Meditation is not to get out of society, to escape from society, but to prepare for a re-entry into society. We call this “engaged Buddhism.” When we go to a meditation center, we may have the impression that we leave everything behind—family, society, and all the complications involved in them—and come as an individual in order to practice and search for peace. This is already an illusion, because in Buddhism there is no such thing as an individual.

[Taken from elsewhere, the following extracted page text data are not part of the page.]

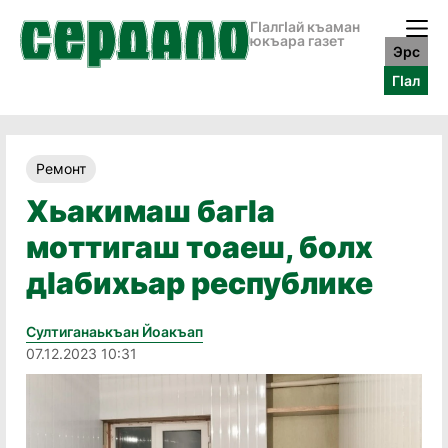
ГӀалгӀай къаман
юкъара газет
Эрс
ГӀал
Ремонт
Хьакимаш багIа
моттигаш тоаеш, болх
дIабихьар республике
Султиганаькъан Йоакъап
07.12.2023 10:31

Just as a piece of paper is the fruit, the combination of many elements that can be called non-paper elements, the individual is made of non-individual elements. If you are a poet, you will see clearly that there is a cloud floating in this sheet of paper. Without a cloud there will be no water; without water, the trees cannot grow; and without trees, you cannot make paper. So the cloud is in here. The existence of this page is dependent on the existence of a cloud. Paper and cloud are so close. Let us think of other things, like sunshine. Sunshine is very important because the forest cannot grow without sunshine, and we humans cannot grow without sunshine. So the logger needs sunshine in order to cut the tree, and the tree needs sunshine in order to be a tree. Therefore, you can see sunshine in this sheet of paper. And if you look more deeply, with the eyes of a bodhisattva, with the eyes of those who are awake, you see not only the cloud and the sunshine in it, but that everything is here: the wheat that became the bread for the logger to eat, the logger’s father—everything is in this sheet of paper.

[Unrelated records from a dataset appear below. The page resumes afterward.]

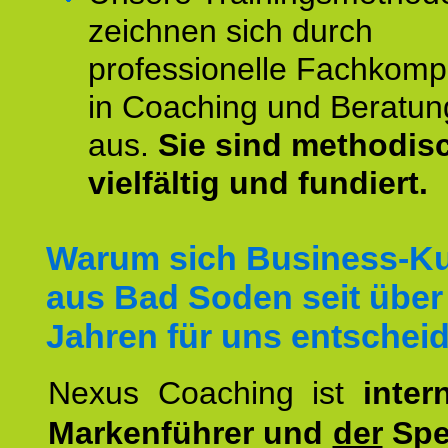
zeichnen sich durch
professionelle Fachkomp
in Coaching und Beratun
aus.
Sie sind methodis
vielfältig und fundiert.
Warum sich Business-K
aus Bad Soden seit über
Jahren für uns entschei
Nexus Coaching ist
inter
Markenführer und
der
Spez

The Avatamsaka Sutra tells us that you cannot point to one thing that does not have a relationship with this sheet of paper. So we say, “A sheet of paper is made of non-paper elements.” A cloud is a nonpaper element. The forest is a non-paper element. Sunshine is a non-paper element. The paper is made of all the non-paper elements to the extent that if we return the non-paper elements to their sources, the cloud to the sky, the sunshine to the sun, the logger to his father, the paper is empty. Empty of what? Empty of separate self. It has been made by all the non-self elements, non-paper elements, and if all these non-paper elements are taken out, it is truly empty, empty of an independent self. Empty, in this sense, means that the paper is full of everything, the entire cosmos. The presence of this tiny sheet of paper proves the presence of the whole cosmos.

In the same way, the individual is made of nonindividual elements. How do you expect to leave everything behind when you enter a meditation center? The kind of suffering that you carry in your heart, that is society itself. You bring that with you, you bring society with you. You bring all of us with you. When you meditate, it is not just for yourself, you do it for the whole society. You seek solutions to your problems not only for yourself, but for all of us.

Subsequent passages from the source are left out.